My parents insisted on using the camera at my sisters graduation because they wanted “really nice pictures”. What exactly happened is a story for my therapist*, but the bag and extra lenses never returned. The loss was also deepened by the realization there were several rolls of exposed film I had failed to remove from the bag, and now, they too, were gone forever.

*Sigh*

Nevertheless, the image above is a contact sheet from the first roll of film that I put through the camera. The pictures were made as I walked to and from school and work. It was a roll of Ilford HP5 B&W film that I developed and printed myself. There are 3 missing strips from the roll and I think those were images shot for the yearbook that year, and so I kept them separate. Wherever they went I’m sure they were wonderful.
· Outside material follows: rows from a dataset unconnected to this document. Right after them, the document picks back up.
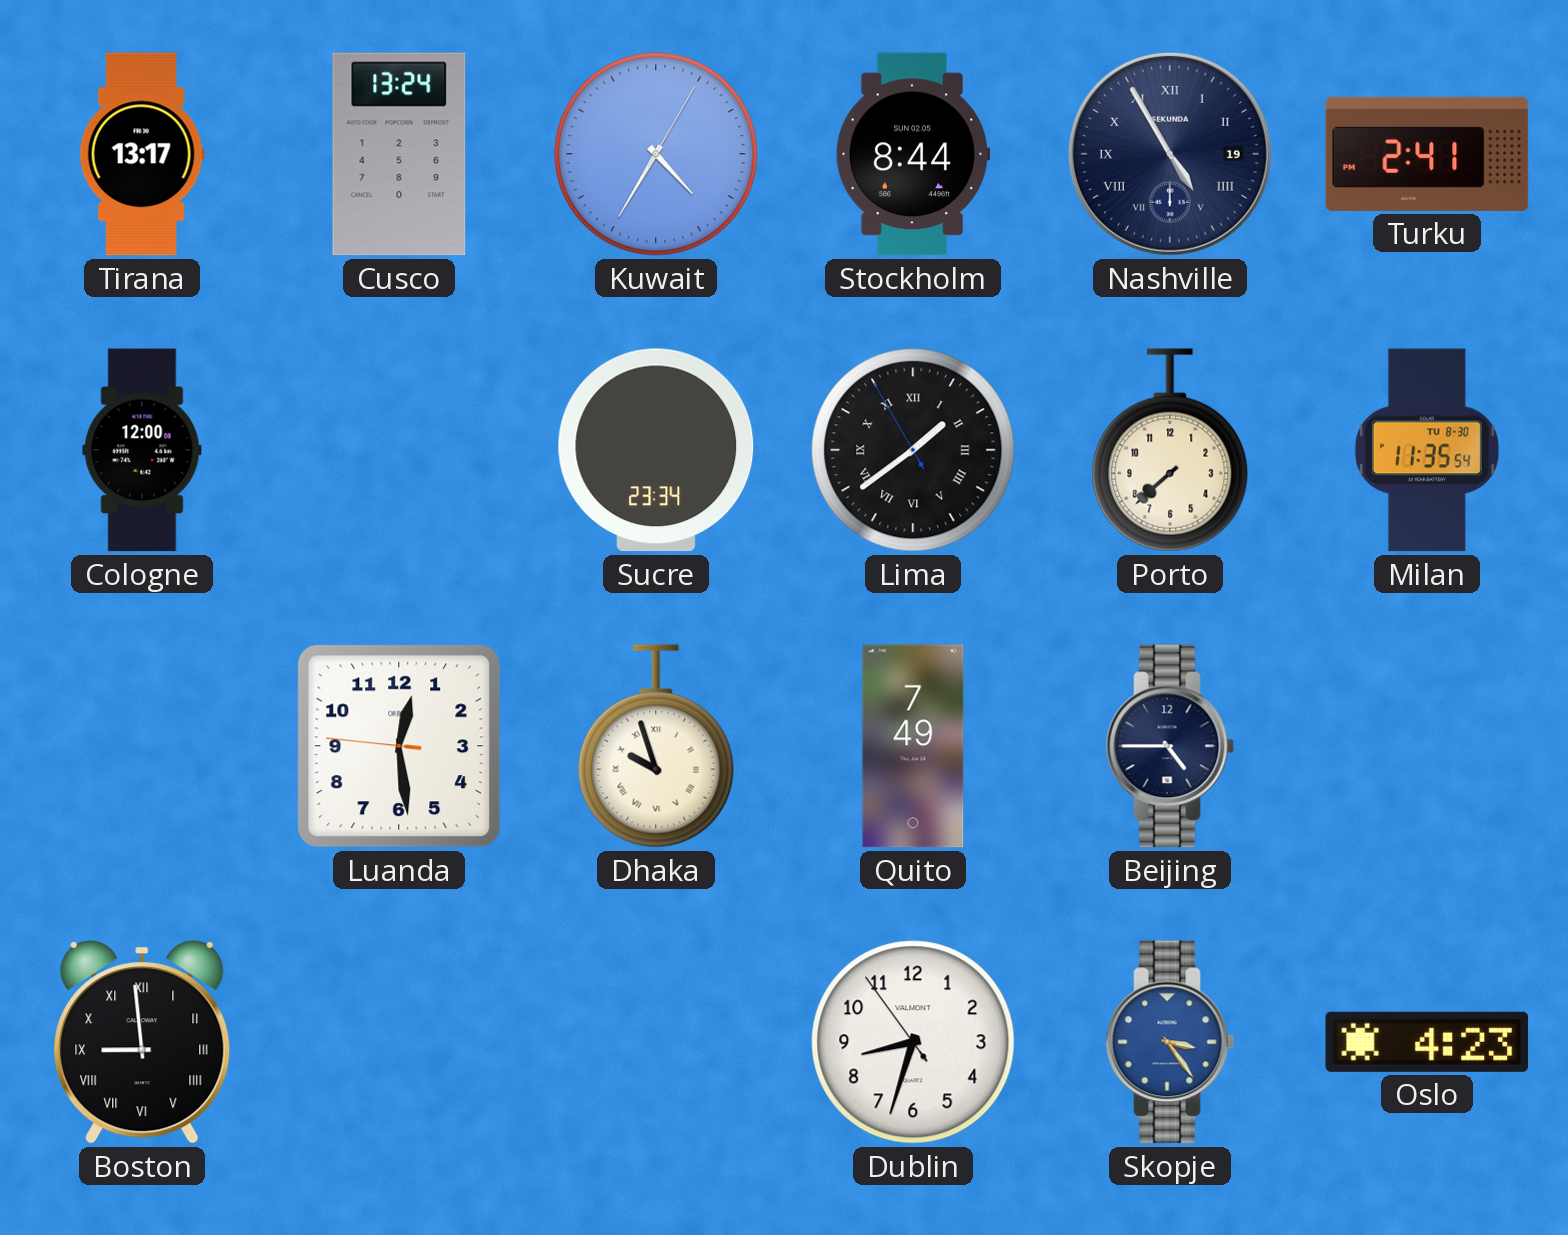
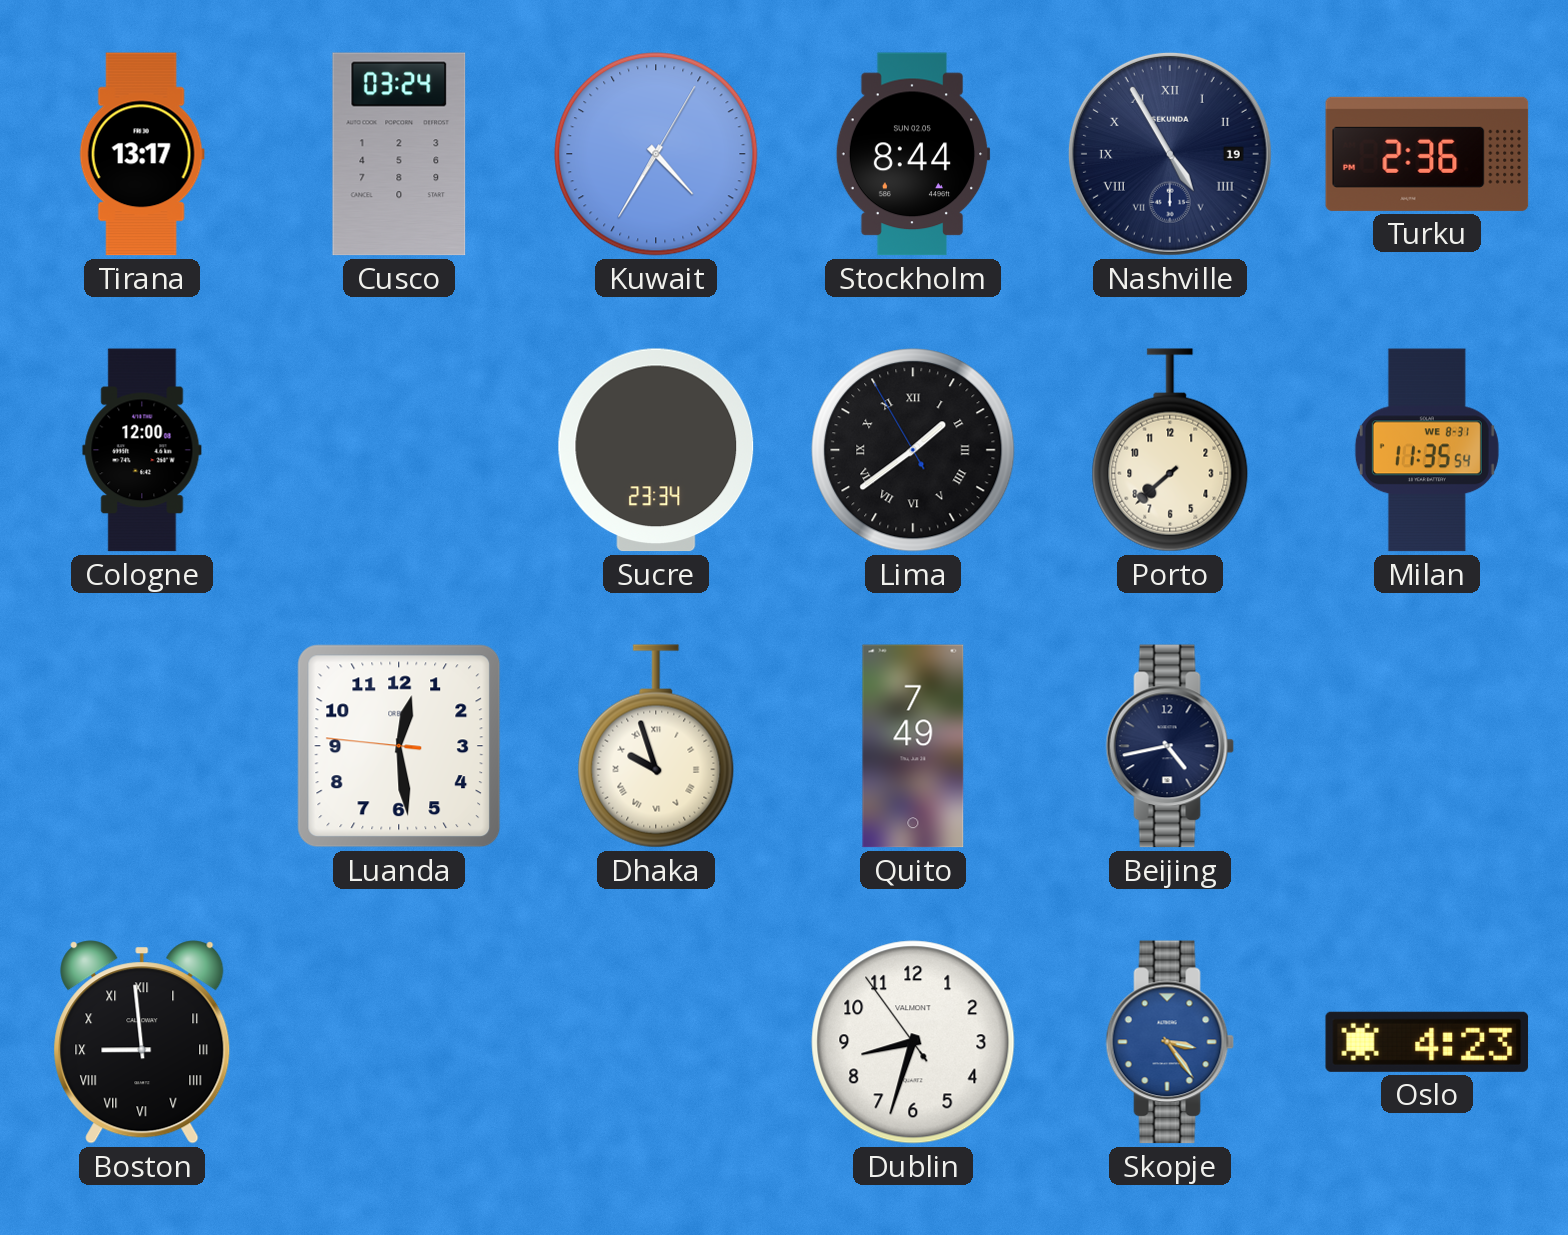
Cusco: 13:24 -> 03:24
Turku: 2:41 -> 2:36
Milan date: TU 8-30 -> WE 8-31
Beijing: 4:45 -> 4:43
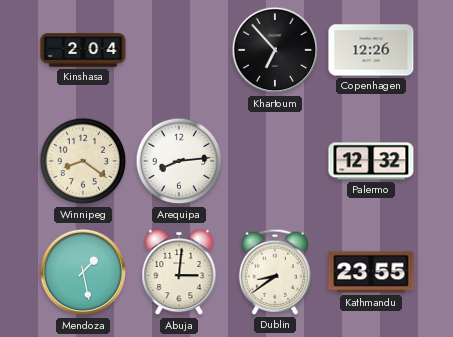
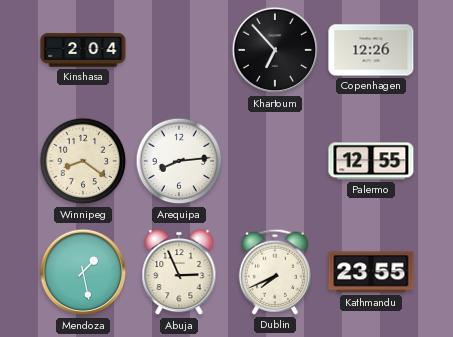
Palermo: 12:32 -> 12:55
Abuja: 3:01 -> 2:56
Dublin: 8:39 -> 7:41
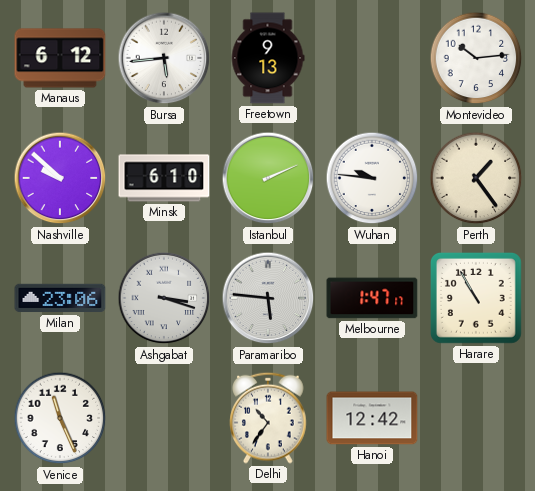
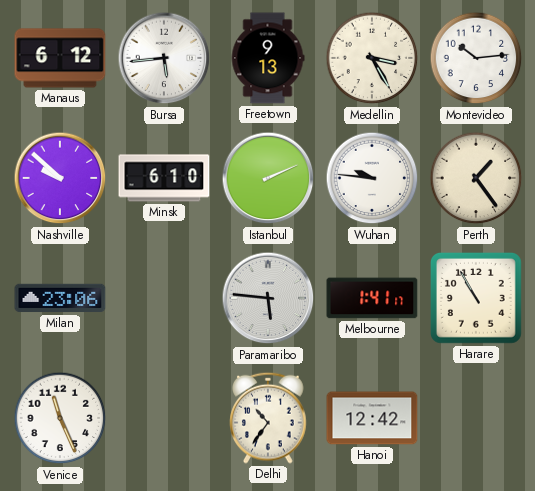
Medellin: none -> 3:25
Ashgabat: 3:18 -> none
Melbourne: 1:47 -> 1:41
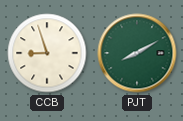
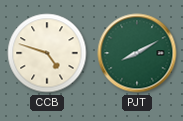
CCB: 8:57 -> 4:48
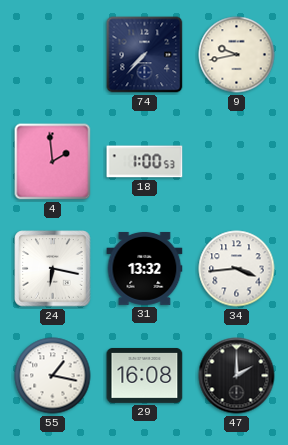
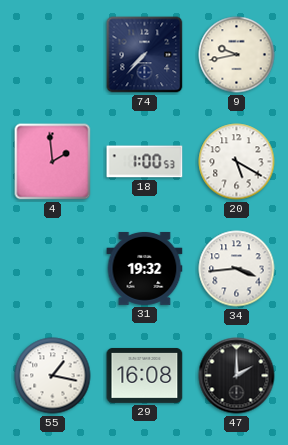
20: none -> 5:20
24: 6:17 -> none
31: 13:32 -> 19:32
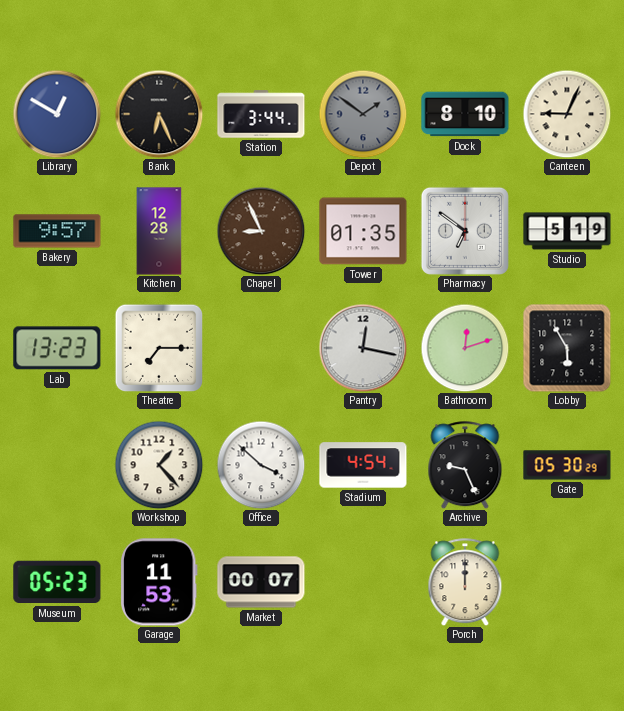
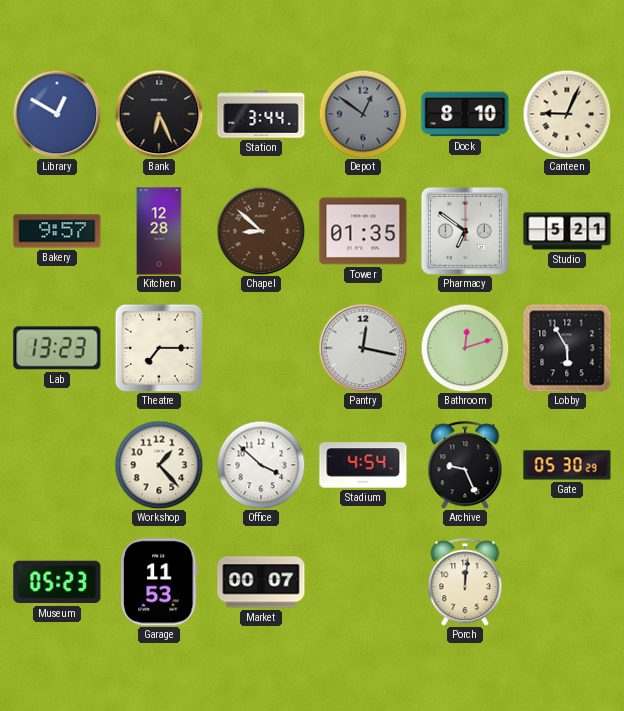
Depot: 1:51 -> 12:51
Chapel: 8:56 -> 8:52
Studio: 5:19 -> 5:21
Porch: 12:00 -> 12:01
Contact sheets are an invaluable editing and organizational tool for photographers. I even make them from my digital images. For a long time I used 16x20 enlarged contact sheets as a proofing tool. Clients loved them, and often purchased one or more as add-on’s. A highly beneficial and unintended consequence resulting from something I did just because it was different and easy for me to do. Who knew?

For all the materials I save, one thing I don’t have are accurate records of when the pictures were made. For some silly reason (perhaps my therapist can shed some light on this?*) in those days I didn’t put dates on anything, so I can’t say with any certainty when any of my early work was done. At some point later, I did add a guesstimate of April 1979 for this roll. Based on the image content and what I remember of that time, this is probably a pretty good guess.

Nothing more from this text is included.